La meraviglia per la bellezza di un panorama è impensabile per gli uomini del Quattro e Cinquecento: il loro occhio coglie più la concretezza ambientale e la realtà della geografia umana che l’incanto estetico. È un’Italia, la loro, di cose e di genti, di mestieri e di antimestieri, di affari e di malaffari, una lunga sfilata di oggetti, manufatti, prodotti, attività, messa a fuoco e identificata non dal nobile senso della vista ma da quelli più popolari del tatto, del gusto, dell’olfatto. L’acquisizione culturale del paesaggio nasce in seguito, lentamente e faticosamente, e così la contemplazione disinteressata per gli ineffabili piaceri dello spirito, giustificate o indebite rêveries da consumare in morbidi circuiti suggestivi, perfino momenti di ascesi e alta meditazione religiosa.

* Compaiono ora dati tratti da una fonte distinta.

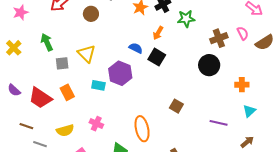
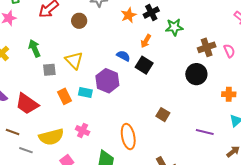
pink semicircle: (243, 33) -> (229, 51), moved
orange rectangle: (67, 92) -> (65, 96), moved
yellow semicircle: (65, 130) -> (51, 137), size x1.4

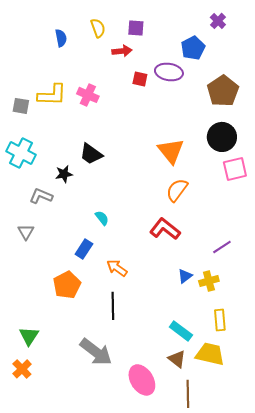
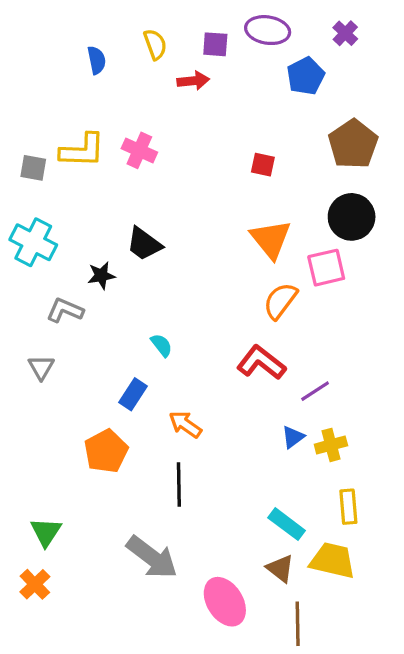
purple ellipse: (169, 72) -> (268, 30), moved
red square: (140, 79) -> (263, 165), moved
pink square: (235, 169) -> (326, 268), moved
purple line: (222, 247) -> (315, 391), moved

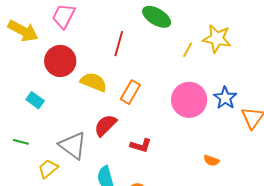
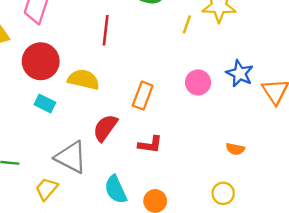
orange rectangle: (130, 92) -> (143, 96), moved
cyan rectangle: (35, 100) -> (45, 104), moved
pink circle: (189, 100) -> (198, 82), size x0.6

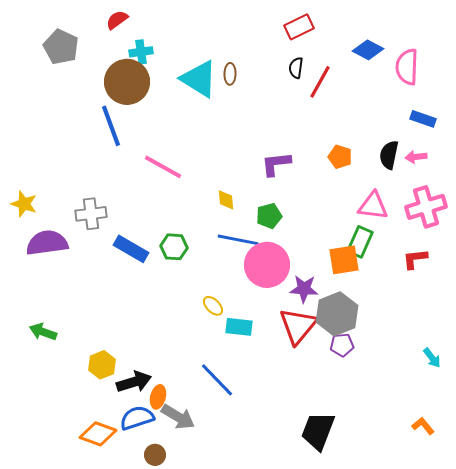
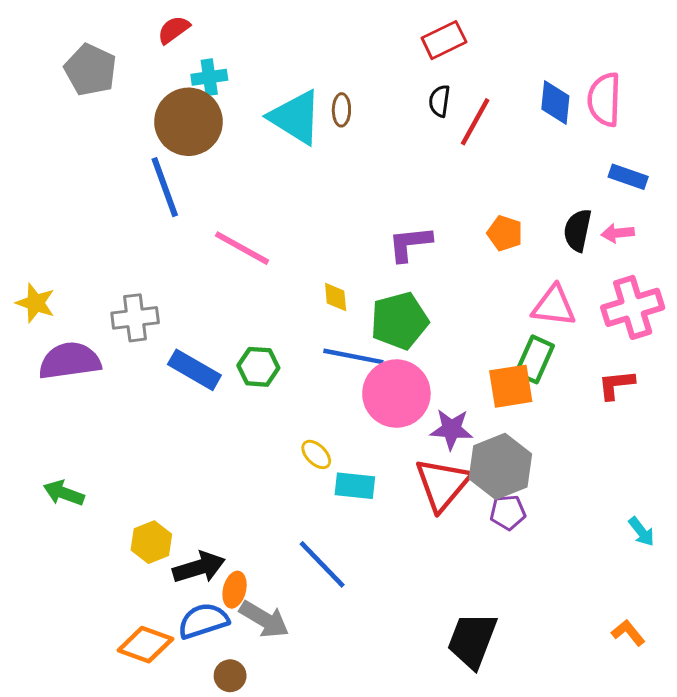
blue diamond: (368, 50) -> (555, 102), moved, turned 68
green pentagon: (269, 216) -> (399, 321), size x1.5

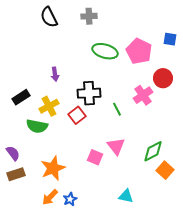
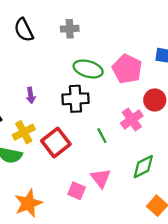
black cross: (89, 93) -> (75, 99), moved
red square: (77, 115) -> (56, 142), size x1.4
green diamond: (153, 151) -> (143, 167), moved

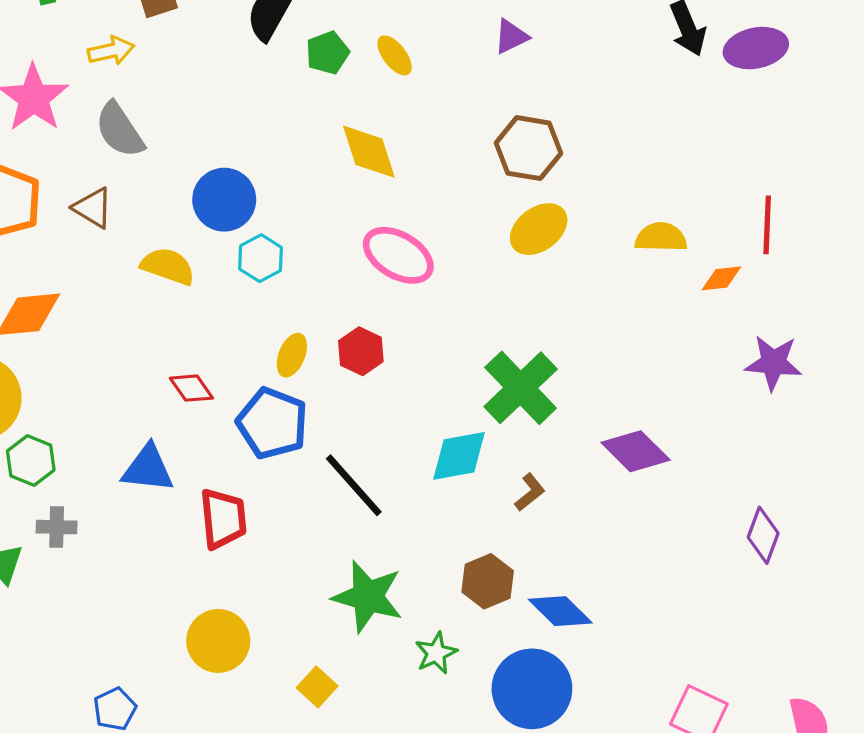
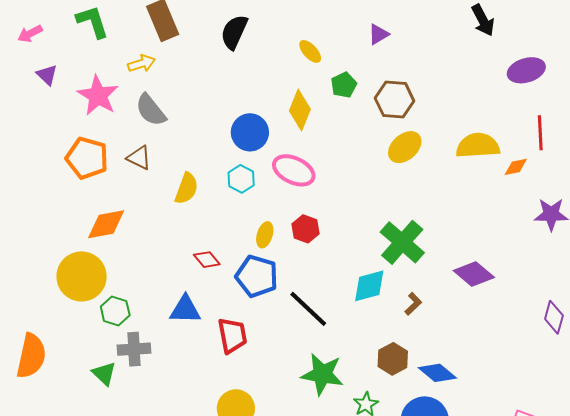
purple ellipse: (756, 48) -> (526, 70), moved
green pentagon: (327, 53) -> (344, 85), moved
yellow diamond: (369, 152) -> (300, 110), turned 45
blue circle: (224, 200) -> (250, 132), moved
yellow semicircle: (661, 237) -> (478, 146), size x1.4
pink ellipse: (398, 255) -> (294, 170), moved
yellow semicircle: (168, 266) -> (186, 188), turned 96
gray cross: (57, 527) -> (134, 349), size x1.4

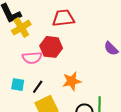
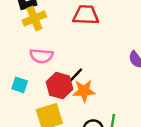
red hexagon: (51, 47) -> (59, 86), moved
black line: (38, 87) -> (76, 75), moved

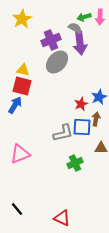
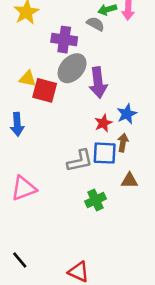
purple cross: (51, 40) -> (64, 40), turned 30
purple arrow: (80, 43) -> (98, 83), moved
red square: (22, 86) -> (45, 90), moved
blue arrow: (15, 105) -> (17, 124), turned 144

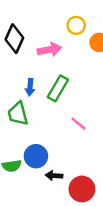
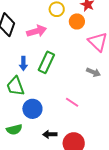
pink line: (78, 124) -> (72, 102), moved
blue circle: (36, 156) -> (32, 109), moved

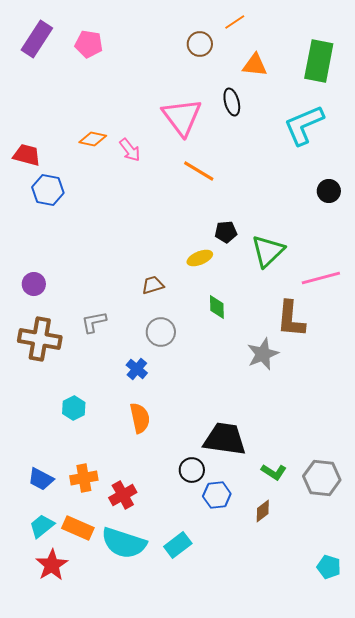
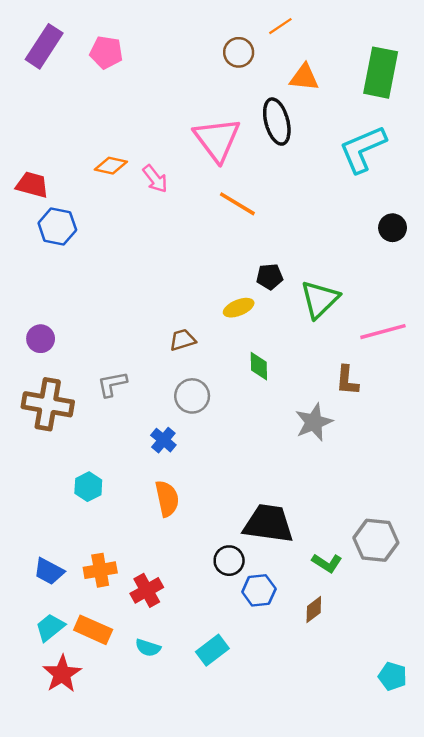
black ellipse: (232, 102) -> (277, 122), size x1.4
brown L-shape: (291, 319) -> (347, 380), size x0.7
gray hexagon: (322, 478) -> (376, 540), moved
cyan semicircle: (124, 543) -> (148, 648), size x0.5

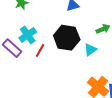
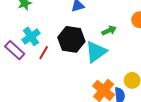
cyan triangle: (90, 50) -> (96, 52), size x1.6

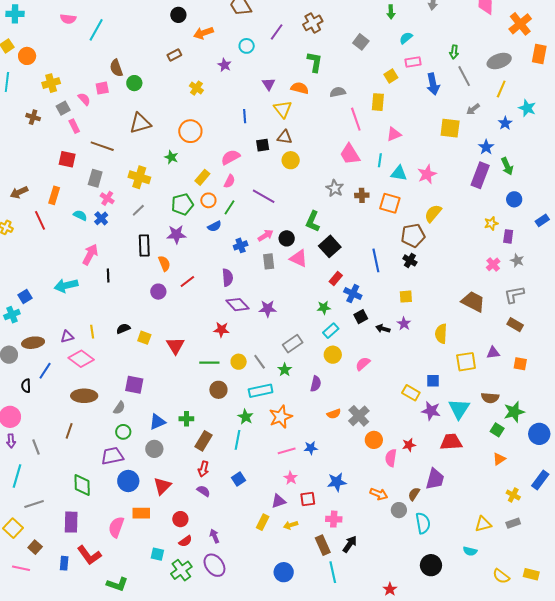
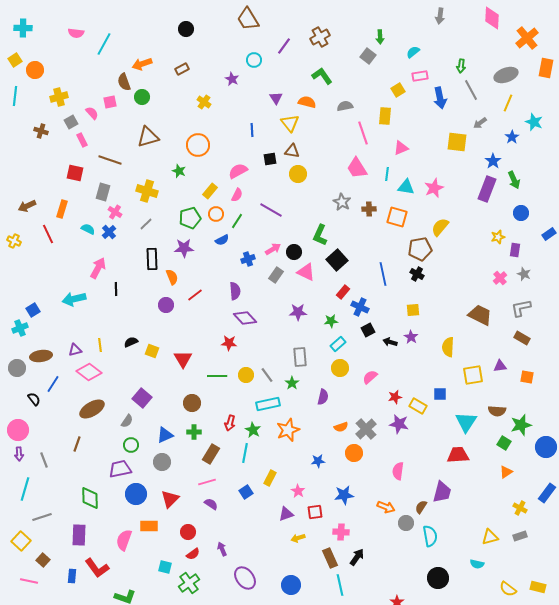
green arrow: (391, 12) -> (380, 37), moved
orange arrow: (203, 33) -> (142, 64), moved
green L-shape: (315, 62) -> (322, 76), turned -45
gray rectangle: (269, 261) -> (276, 275), turned 42
purple star: (268, 309) -> (298, 312), moved
gray rectangle: (293, 344) -> (300, 357), turned -60
purple square: (134, 385) -> (142, 398), turned 30
black semicircle: (26, 386) -> (34, 399), turned 144
brown circle: (218, 390) -> (192, 403), moved
brown ellipse: (84, 396) -> (92, 409), turned -30
purple star: (431, 411) -> (399, 424), moved
orange circle: (374, 440) -> (354, 453), moved
red star: (409, 445) -> (395, 397), moved
pink line: (287, 451) -> (207, 482), moved
red arrow: (203, 469) -> (230, 423), moved
yellow rectangle: (263, 522) -> (270, 478), moved
purple ellipse: (214, 565) -> (245, 578), moved

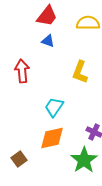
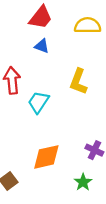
cyan trapezoid: (54, 107) -> (38, 102), moved
green star: (84, 160) -> (83, 182), size x0.6

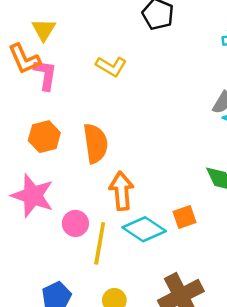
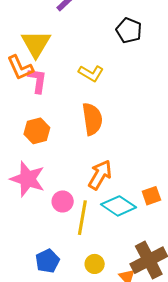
yellow triangle: (44, 30) -> (36, 44), size x1.5
orange semicircle: (95, 143) -> (92, 119), moved
orange arrow: (122, 191) -> (100, 175), turned 36

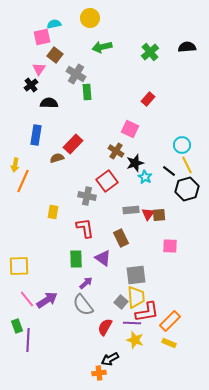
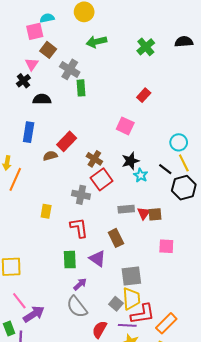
brown cross: (116, 151) -> (94, 159), moved
purple arrow: (47, 300) -> (34, 314), moved

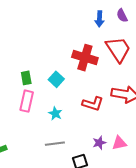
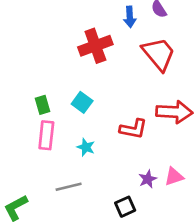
red cross: (85, 58) -> (95, 46), moved, turned -30
gray line: (55, 144) -> (69, 187), moved

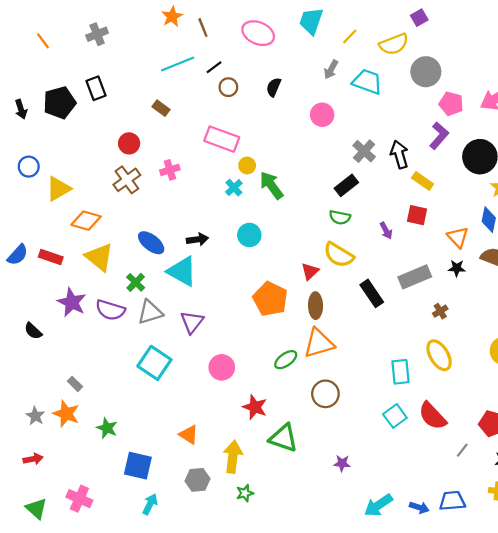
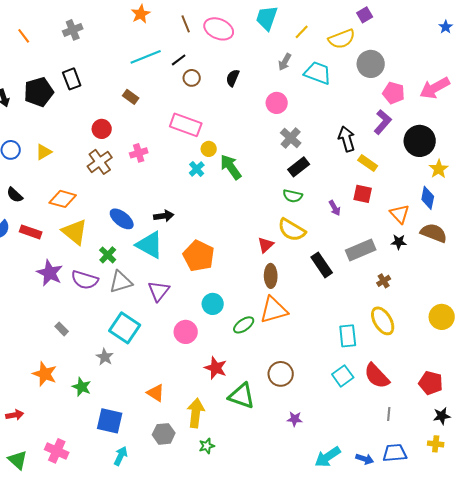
brown line: (203, 28) -> (186, 24), moved
gray cross: (364, 151) -> (291, 138), moved
yellow triangle: (58, 189) -> (44, 152), moved, size x0.7
cyan circle: (249, 235) -> (213, 304), moved
orange pentagon: (270, 299) -> (199, 256), moved
black semicircle: (33, 331) -> (15, 195), moved
gray rectangle: (75, 384) -> (62, 329), moved
brown circle: (325, 394) -> (281, 374), moved
gray star: (35, 416) -> (105, 357), moved
gray line: (462, 450) -> (389, 414), moved, turned -32

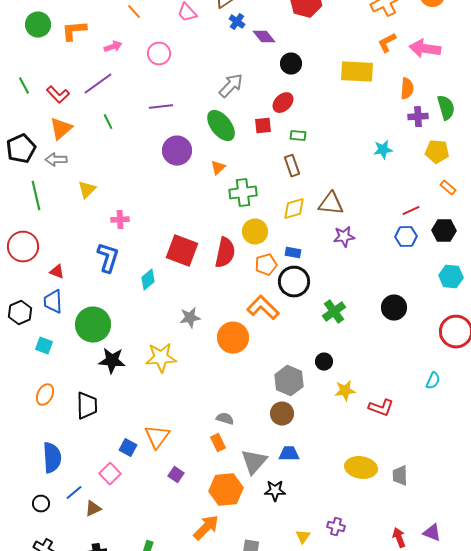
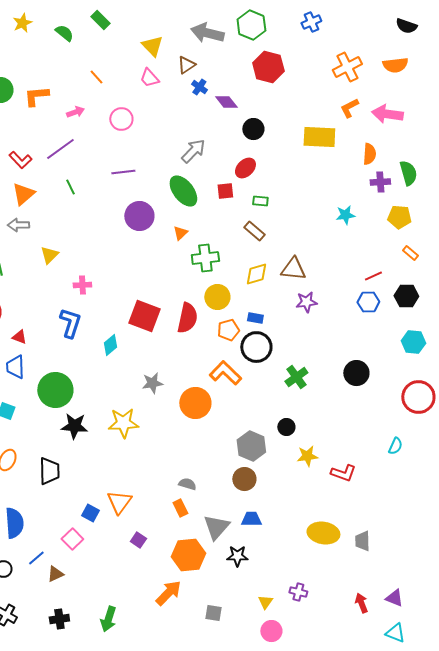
brown rectangle: (292, 166) -> (254, 231), turned -30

Piero Camporesi, servendosi di una ricca messe di fonti letterarie tardomedievali, umanistiche e rinascimentali, e con la consueta inventività di scrittura, racconta come nasce l’attenzione per l’ambiente e come cambia la percezione del paesaggio in età premoderna. Il mare, da superba e minacciosa distesa, si trasforma in amena e talvolta sensuale località per la villeggiatura; la promozione borghese della montagna – coadiuvata dall’estetica del sublime – fa di quell’aspra verticalità un requisito fondamentale per l’elevazione dello spirito e per l’esame della fragilità umana. Se un tempo chi doveva affrontare la necessaria ma non desiderata avventura di un viaggio entrava nelle chiese dell’alacre e produttiva Milano, di Firenze la bella o della studiosa Bologna per devozione di pellegrino, il turista dell’Otto e Novecento lo fa per vedere la magnificenza delle città italiane: solo allora l’impero dei sensi che ha nell’occhio il suo fondatore può considerarsi creato.
Con Le belle contrade, libro arioso e luminoso come una flânerie pomeridiana, il Saggiatore prosegue il progetto di ripubblicazione del corpus delle opere di Camporesi, avviato dal Pane selvaggio, e rende al pubblico un altro grande capitolo della ricostruzione della sensibilità comune nella transizione dall’età premoderna al contemporaneo.
Prefazione di Giorgio Boatti
Piero Camporesi (Forlì 1926 - Bologna 1997) è stato un filologo, storico e antropologo italiano. Ha insegnato Letteratura italiana presso la facoltà di Lettere dell’Università di Bologna. Tra i saggisti italiani più conosciuti al mondo, i suoi libri sono stati tradotti nei principali paesi europei, negli Stati Uniti, in Brasile e in Giappone. Il Saggiatore ha pubblicato Il pane selvaggio (2016), Le belle contrade (2016), Il sugo della vita (2017), Il brodo indiano (2017), La casa dell’eternità (2018), I balsami di Venere (2019), Le vie del latte (2020), Camminare il mondo (2021), Il governo del corpo (2022) e La maschera di Bertoldo (2022) e Il palazzo e il cantimbanco (2023).